Obsession
“Why are you smiling like that?” she asked, not looking up from her notebook.
“Like what?”
“Like you know something I don’t.”
“I do,” I said.
She raised her eyes then, slow, as if the day hadn’t been heavy enough. “And what’s that?”
“That this moment, you sitting there, that yellow light on your face, that silver ring you keep spinning on your finger, I’m going to remember this for the rest of my life.”
She laughed. “You’re so weird.”
I didn’t say anything to that. I just watched her return to her notes, hair falling across her cheek. It was true. I was weird. For her.
Every day started with her.
Before toothpaste. Before water. Before the sun had properly arrived.
My brain had made a ritual out of her. Is she awake yet? Has she worn that navy kurta again? Is she still skipping breakfast?
I didn’t need to check. I just knew.
The brain does that when it starts orbiting someone. Forms patterns. Links sights, sounds, feelings to that one person. And I loved it. I didn’t want a way out.
There was joy in it. In remembering her voice between songs. In smiling alone when I walked past the tea stall she once mentioned she liked, “not because of the chai, but because of the old man who never remembers my name.”
“I think about you a lot,” I told her once.
She didn’t laugh that time. She didn’t call me weird.
She just said, “I know.”
That was the thing. She never led me on. Never flirted carelessly. But she let me stay. In her orbit. In her periphery.
And that was enough. More than enough.
I noticed everything. I noticed she carried two pens, one black, one green. That she had a small scar on her left knuckle. That she only wore kajal on Tuesdays, and even then, only lightly. That she always paused two seconds before answering a question in class, like she was mentally checking the words, measuring their softness.
It wasn’t an obsession in the way movies show it, with crazy eyes and dangerous silence.
This was... rhythm.
I started sitting near the windows because she liked sitting near the windows. I listened to classical fusion because she once said, “I like songs that start slow and then break into something.”
I became fluent in her language.
“You remember too much,” she told me one evening, as we walked back from a seminar.
“Is that a bad thing?”
“No. It’s just... strange. Most people forget even the important stuff. You remember small things.”
“I think the small things are the important stuff,” I replied.
She looked at me then, the way someone looks when they suddenly realise the person beside them is not temporary.
That look. I’ll never forget that.
But they didn’t understand.
This wasn’t about being liked back. This wasn’t even about being with her. This was about the feeling. The way she made me feel.
Alive. Awake. Aware.
Like suddenly the world had a centre again, and it was her.
I didn’t follow her around. I didn’t force closeness.
But every moment I spent with her, or even near her, I preserved it like pressed flowers between pages. I’d open them at night, before sleeping. Replay the conversations.
“Do you ever think about the future?” she once asked.
“All the time,” I said.
“What do you see?”
“You.”
She didn’t respond. Just smiled a soft, sad smile.
I didn’t ask why it was sad. I just held it. Like the rest of her, gently, without demand.
One morning, I woke up late. Missed the first class.
And I panicked. Not because of attendance. Not because of grades.
Because I hadn’t seen her.
My chest was too tight. The hours too slow.
It hit me how much I had built my day around her. How she was the rhythm underneath everything.
But I didn’t feel ashamed of it.
There was nothing wrong with loving someone so much that they became your measure of time.
Weeks passed.
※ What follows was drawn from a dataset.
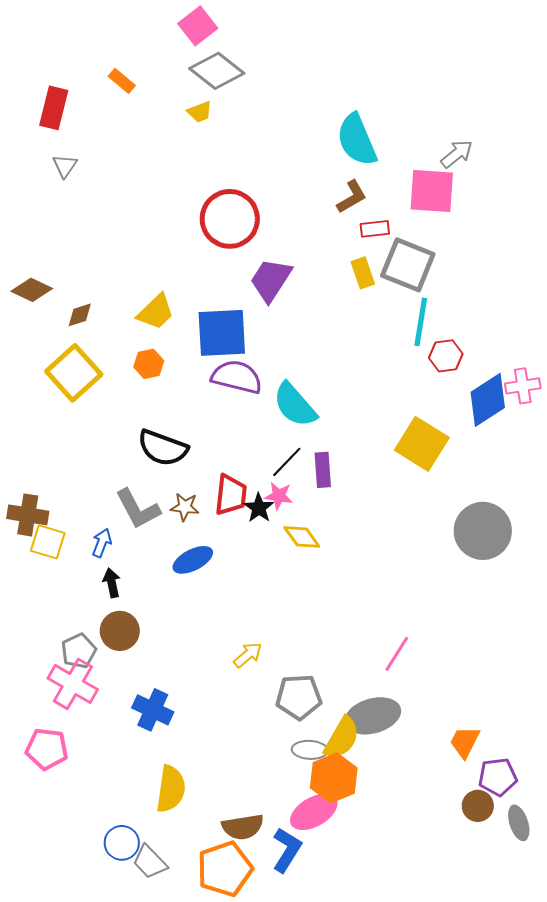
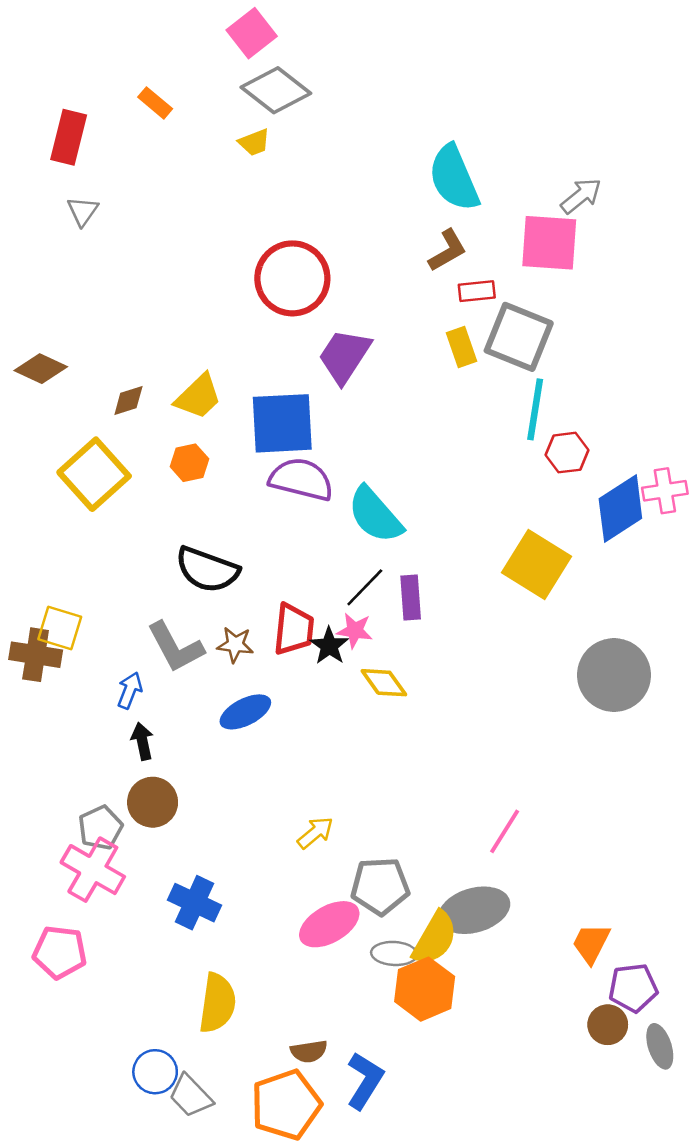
brown diamond: (80, 315) -> (128, 400), moved
yellow square: (48, 542) -> (60, 628), moved
pink ellipse: (314, 812) -> (329, 924), moved
brown semicircle: (243, 827) -> (309, 1051), size x0.7

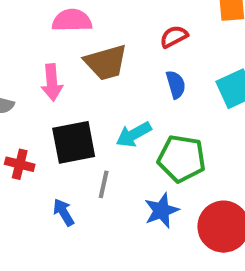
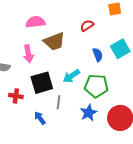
blue semicircle: (176, 85) -> (98, 55), moved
She changed her hairstyle. I noticed. She started sitting farther away in class. I noticed. Her replies to my texts got shorter. I noticed.
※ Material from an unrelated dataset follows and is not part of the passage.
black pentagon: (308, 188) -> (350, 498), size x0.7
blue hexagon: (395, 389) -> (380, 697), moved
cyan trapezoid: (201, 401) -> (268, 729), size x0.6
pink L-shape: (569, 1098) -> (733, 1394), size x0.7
But I didn’t stop loving her.
Love, the real kind, doesn’t panic. It aches sometimes, yes. But it doesn’t panic.
Because even when her voice got rarer, even when her attention turned away , I still loved her. Not because of what she gave me. But because of what she was.
I saw her one last time before graduation. A function. She was laughing with someone else.
I didn’t interrupt.
I just watched.
She looked the same, yet different. More confident. More distant. Like a flame that had become wind.
She saw me.
We didn’t say anything. But she gave me that smile. Not the sad one. The real one. The one that always made my ribs feel too small for my heart.
People ask me sometimes, “Were you two ever a thing?”
And I always answer honestly.
“No. But I was hers.”
Not in the way stories end. But in the way stories begin.
With a name you never forget. With a laugh, you hear even when the world is silent. With memories that don’t hurt, they warm you. Still.
It wasn’t madness.
It was meaning.
And I’m still grateful. Still full.
Because in some corner of my life, there will always be a soft glow. A name like a hymn. A time when love wasn’t returned, but it didn’t need to be.
She once said, “You’re different.”
And I wanted to reply, “You made me that way.”
But I didn’t.
Some things don’t need to be said.
Some love isn’t declared.
It’s remembered.
It’s relived.
It’s an obsession, yes, but the kind that saves you.